How the internet works

Requests vs Responses

  • Client (e.g., your phone, your computer, some other device) sends a request
  • Server (e.g., data service, cloud service) sends a response
    • Response will contain a status code (see list)

Two Types of Requests

  • GET: Get data
    • Parameters are included in URL
  • POST: Modify data
    • Parameters are included in request body

What's inside of a POST request

  • JSON: Contains key-value pairs
  • Header: Parameters that are consistent each time you send a request (e.g., authentication information)
  • Body: Parameters that change based on what you need.

Demos

  • Local API
    • Postman: Great for demos.
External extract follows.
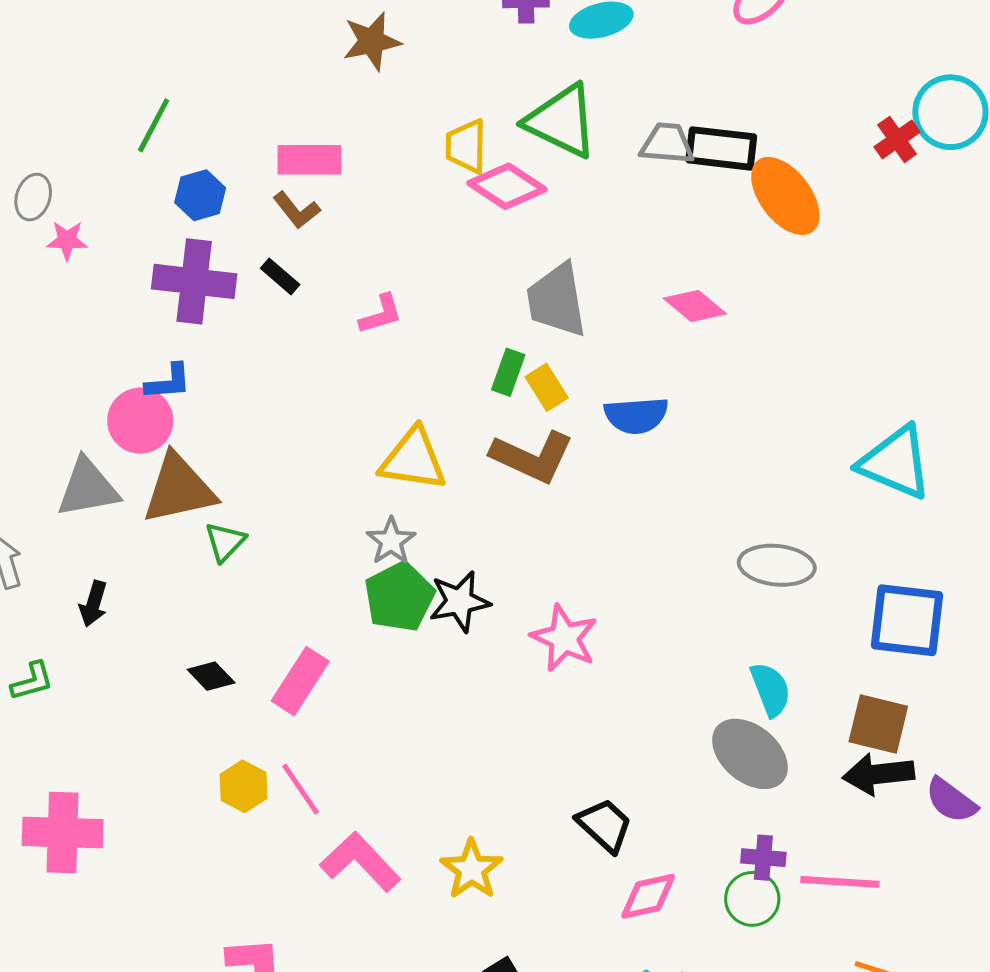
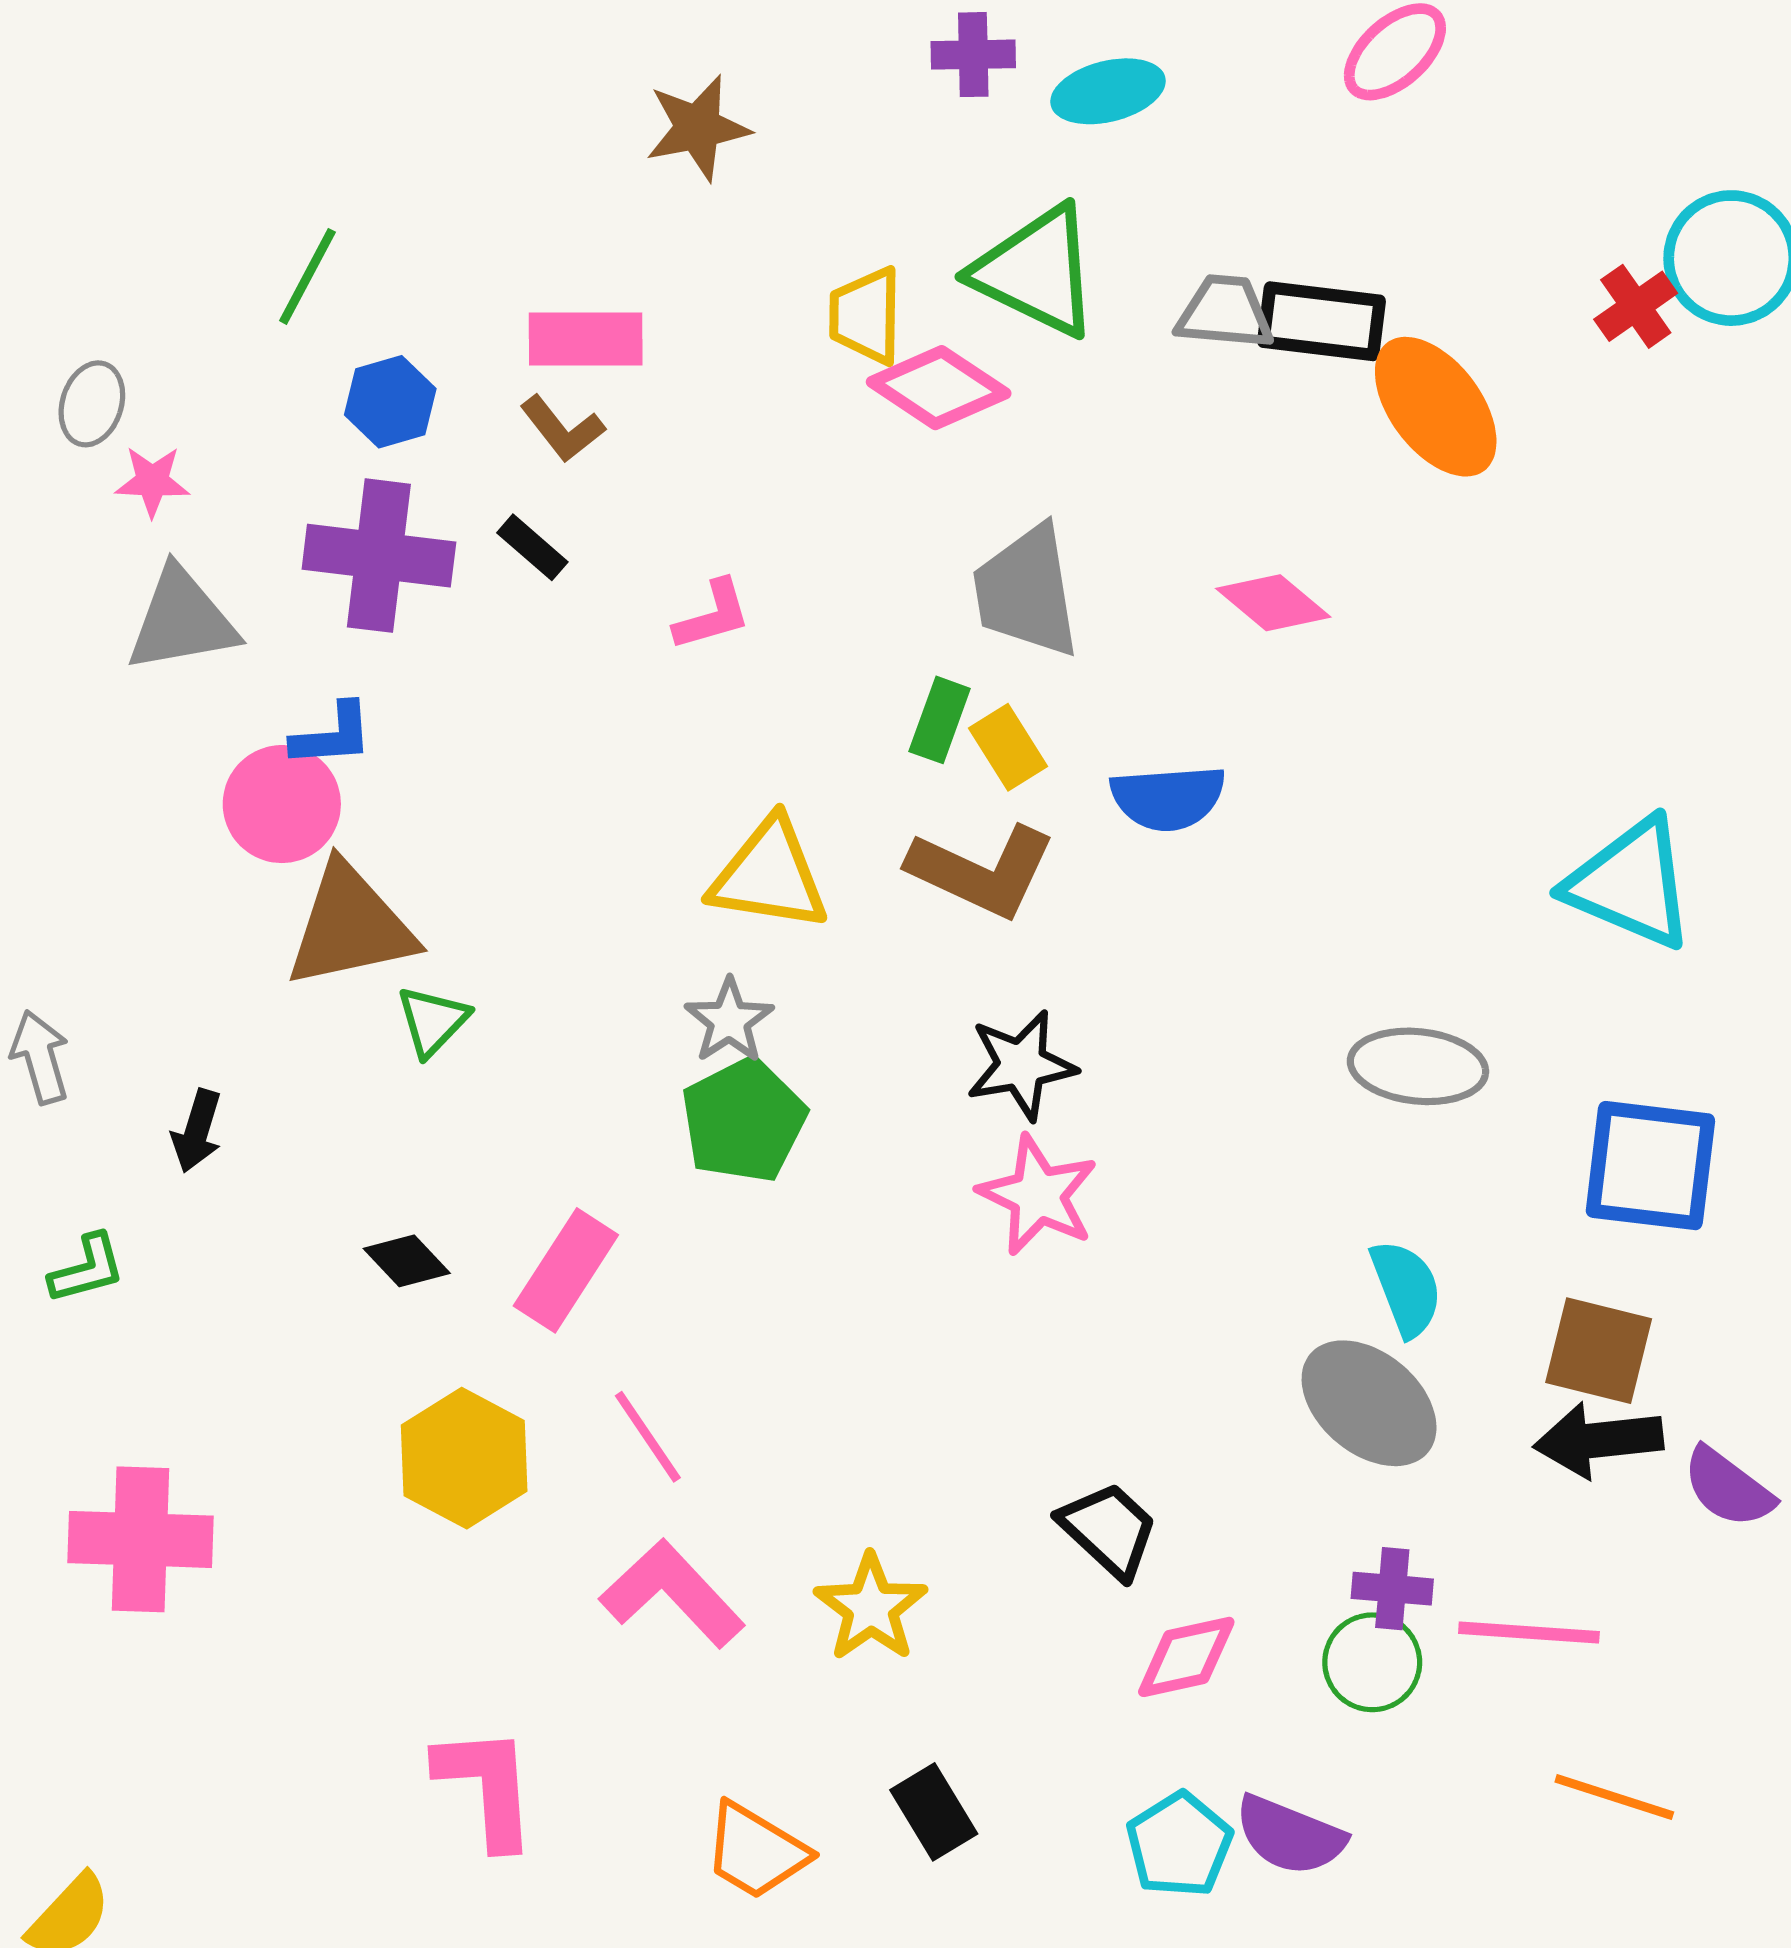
gray triangle: (88, 488) -> (182, 620), moved
black star: (459, 601) -> (1021, 1065), moved
yellow hexagon: (244, 786) -> (464, 1458), size x1.5
pink line: (301, 789) -> (648, 1437), moved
Not required for development.
    • R: httr, jsonlite, r lists
  • Public APIs
    • Documentation
      • URL
      • GET vs POST
      • parameters (what goes into header vs body)
      • authentication
      • usage limits

Activity

  • Find a Public API and its documentation (preferably no authentication required)
    • Try to connect to it using R
    • A few demos afterwards of ones that don't require authentication

Other considerations

  • Authentication tokens: Don't share them and keep them safe!
  • Webscraping: Not always legal. There's a reason some sites don't offer data through APIs.
  • Security: If you are loading data to a service, make sure it doesn't contain PHI/PII.